▸ Prompt: Retype all entries exactly as they stand, excluding pictures.
BEGIN Input data
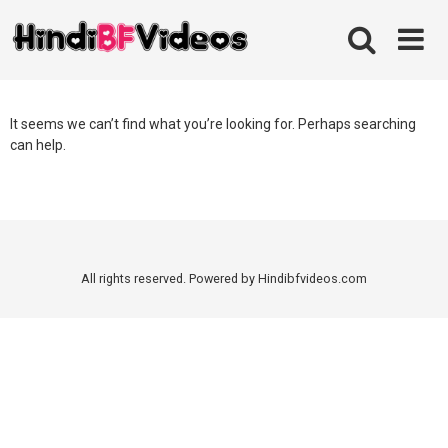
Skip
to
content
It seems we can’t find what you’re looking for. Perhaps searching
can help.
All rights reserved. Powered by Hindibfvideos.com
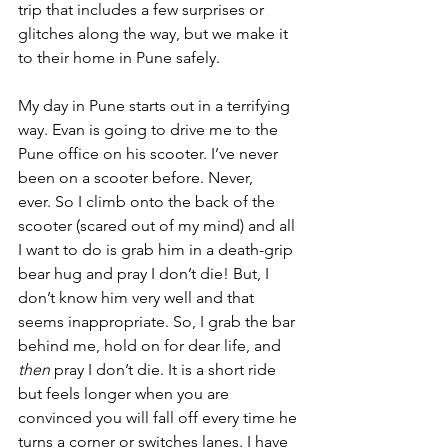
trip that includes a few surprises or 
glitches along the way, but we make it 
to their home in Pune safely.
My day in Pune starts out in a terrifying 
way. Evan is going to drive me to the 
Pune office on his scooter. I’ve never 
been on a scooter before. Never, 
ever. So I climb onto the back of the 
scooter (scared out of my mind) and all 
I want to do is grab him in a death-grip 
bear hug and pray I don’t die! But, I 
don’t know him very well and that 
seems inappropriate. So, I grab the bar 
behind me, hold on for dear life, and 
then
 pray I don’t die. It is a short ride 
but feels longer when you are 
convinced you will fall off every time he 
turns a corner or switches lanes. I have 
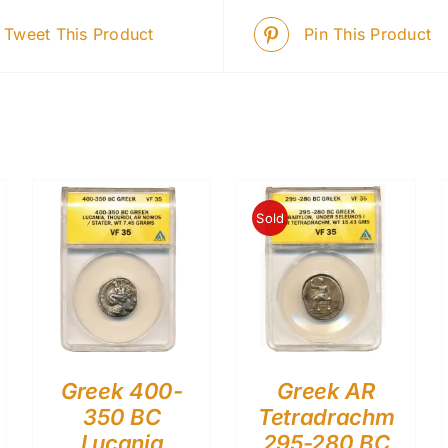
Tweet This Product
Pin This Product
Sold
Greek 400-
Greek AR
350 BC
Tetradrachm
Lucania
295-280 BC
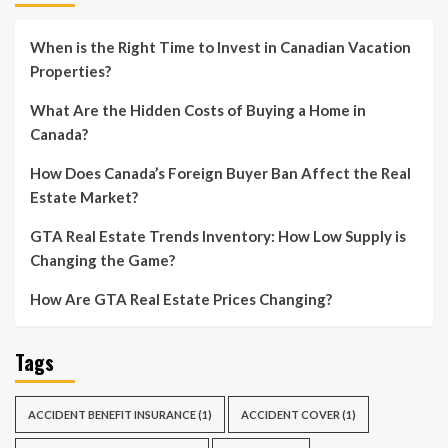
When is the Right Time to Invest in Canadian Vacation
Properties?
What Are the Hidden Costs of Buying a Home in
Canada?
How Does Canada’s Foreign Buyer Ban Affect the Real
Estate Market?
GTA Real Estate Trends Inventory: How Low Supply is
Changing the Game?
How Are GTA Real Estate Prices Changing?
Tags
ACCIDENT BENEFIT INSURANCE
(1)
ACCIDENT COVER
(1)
END Input data
▸ Task answer:
Skip
to
content
It seems we can’t find what you’re looking for. Perhaps searching
can help.
All rights reserved. Powered by Hindibfvideos.com
trip that includes a few surprises or 
glitches along the way, but we make it 
to their home in Pune safely.
My day in Pune starts out in a terrifying 
way. Evan is going to drive me to the 
Pune office on his scooter. I’ve never 
been on a scooter before. Never, 
ever. So I climb onto the back of the 
scooter (scared out of my mind) and all 
I want to do is grab him in a death-grip 
bear hug and pray I don’t die! But, I 
don’t know him very well and that 
seems inappropriate. So, I grab the bar 
behind me, hold on for dear life, and 
then
 pray I don’t die. It is a short ride 
but feels longer when you are 
convinced you will fall off every time he 
turns a corner or switches lanes. I have 
Tweet This Product
Pin This Product
Sold
Greek 400-
Greek AR
350 BC
Tetradrachm
Lucania
295-280 BC
When is the Right Time to Invest in Canadian Vacation
Properties?
What Are the Hidden Costs of Buying a Home in
Canada?
How Does Canada’s Foreign Buyer Ban Affect the Real
Estate Market?
GTA Real Estate Trends Inventory: How Low Supply is
Changing the Game?
How Are GTA Real Estate Prices Changing?
Tags
ACCIDENT BENEFIT INSURANCE
(1)
ACCIDENT COVER
(1)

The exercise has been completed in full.